Zwei der Schwestern meines Vaters lernte ich nie kennen. In dem kleinen Dorf, in dem sie Anfang des vergangenen Jahrhunderts zur Welt kamen, erlebten sie ihren zweiten Geburtstag nicht. Sie litten an hohem Fieber und vielen anderen Symptomen. Es war so schlimm, dass mein Vater ins Gebethaus ging und die Namen der Töchter änderte, damit der Engel des Todes sie nicht finden konnte. Er tat dies bei beiden Mädchen. Es half nichts.

1850 starb eines von vier amerikanischen Babys vor seinem ersten Geburtstag. Tödliche Epidemien wüteten in den übervölkerten Städten, die Menschen saßen in finsteren und schmutzigen Räumen mit stickiger Luft, aber ohne fließendes Wasser fest. Cholera, Lungenentzündung, Scharlach, Diphtherie, Keuchhusten, Tuberkulose und Pocken waren nur allzu wohl vertraute Gäste.

Heute stirbt in den Vereinigten Staaten nur noch eines von tausend Neugeborenen, bevor es das erste Lebensjahr vollendet – das ist ein erstaunlicher Fortschritt. Im Laufe der vergangenen anderthalb Jahrhunderte sind meine Nation und die anderen Staaten der Ersten Welt gesünder geworden.1 Das ist, unterm Strich, das Verdienst verbesserter hygienischer Zustände, von Rattengift, sauberem Trinkwasser, pasteurisierter Milch, Kinderimpfungen, modernen medizinischen Verfahren wie der Anästhesie und – natürlich – auch von siebzig Jahren Antibiotika.

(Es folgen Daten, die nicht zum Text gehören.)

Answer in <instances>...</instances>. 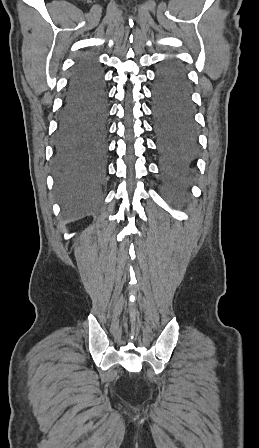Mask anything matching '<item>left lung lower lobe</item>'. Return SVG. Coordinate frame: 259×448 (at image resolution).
<instances>
[{
  "instance_id": "1",
  "label": "left lung lower lobe",
  "mask_w": 259,
  "mask_h": 448,
  "mask_svg": "<svg viewBox=\"0 0 259 448\" xmlns=\"http://www.w3.org/2000/svg\"><path fill=\"white\" fill-rule=\"evenodd\" d=\"M153 129L168 180L183 183L198 153L197 127L185 69L176 60L158 70L152 90Z\"/></svg>"
}]
</instances>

Heute wachsen Kinder ohne verkrümmte Knochen auf, die das Ergebnis eines Vitamin-D-Mangels sind, und ohne Nasen­nebenhöhlenentzündungen. Achtzigjährige, die man früher auf die Veranda verbannte, spielen heute dank künstlicher Hüftgelenke Tennis.

Und doch ist in den vergangenen beiden Jahrzehnten, allen medizinischen Fortschritten zum Trotz, irgendetwas ganz schrecklich falsch gelaufen. In vielerlei Hinsicht werden wir wieder kränker. Man liest es jeden Tag in den Schlagzeilen. Wir leiden an einem ganzen Spektrum von dem, was ich »moderne Seuchen« nenne: Adipositas, Diabetes bei Kindern, Asthma, Heuschnupfen, Nahrungsmittelallergien, Ösophagusreflux sowie Krebs, Zöliakie, Morbus Crohn, Colitis ulcerosa, Autismus und Neurodermitis. Vermutlich ist jemand in Ihrer Familie, jemand, den Sie kennen, oder sogar Sie selbst daran erkrankt. Anders als die tödlichen Seuchen der Vergangenheit, die schnell und hart zuschlugen, mindern diese chronischen Krankheiten die Lebensqualität der Opfer oft über Jahrzehnte.

Die sichtbarste dieser Seuchen ist die Adipositas.2 Sie wird über den Body-Mass-Index (BMI) definiert, der das Verhältnis von Gewicht zu Körpergröße erfasst. Menschen mit einem gesunden Körpergewicht haben einen BMI zwischen 20 und 25. Wer einen BMI zwischen 25 und 30 aufweist, ist übergewichtig. Jeder mit einem BMI über 30 ist adipös. Barack Obamas BMI liegt etwa bei 23. Der BMI der meisten US-Präsidenten lag unter 27, mit Ausnahme von William Howard Taft, der einmal in der Badewanne des Weißen Hauses feststeckte. Er hatte einen BMI von 42.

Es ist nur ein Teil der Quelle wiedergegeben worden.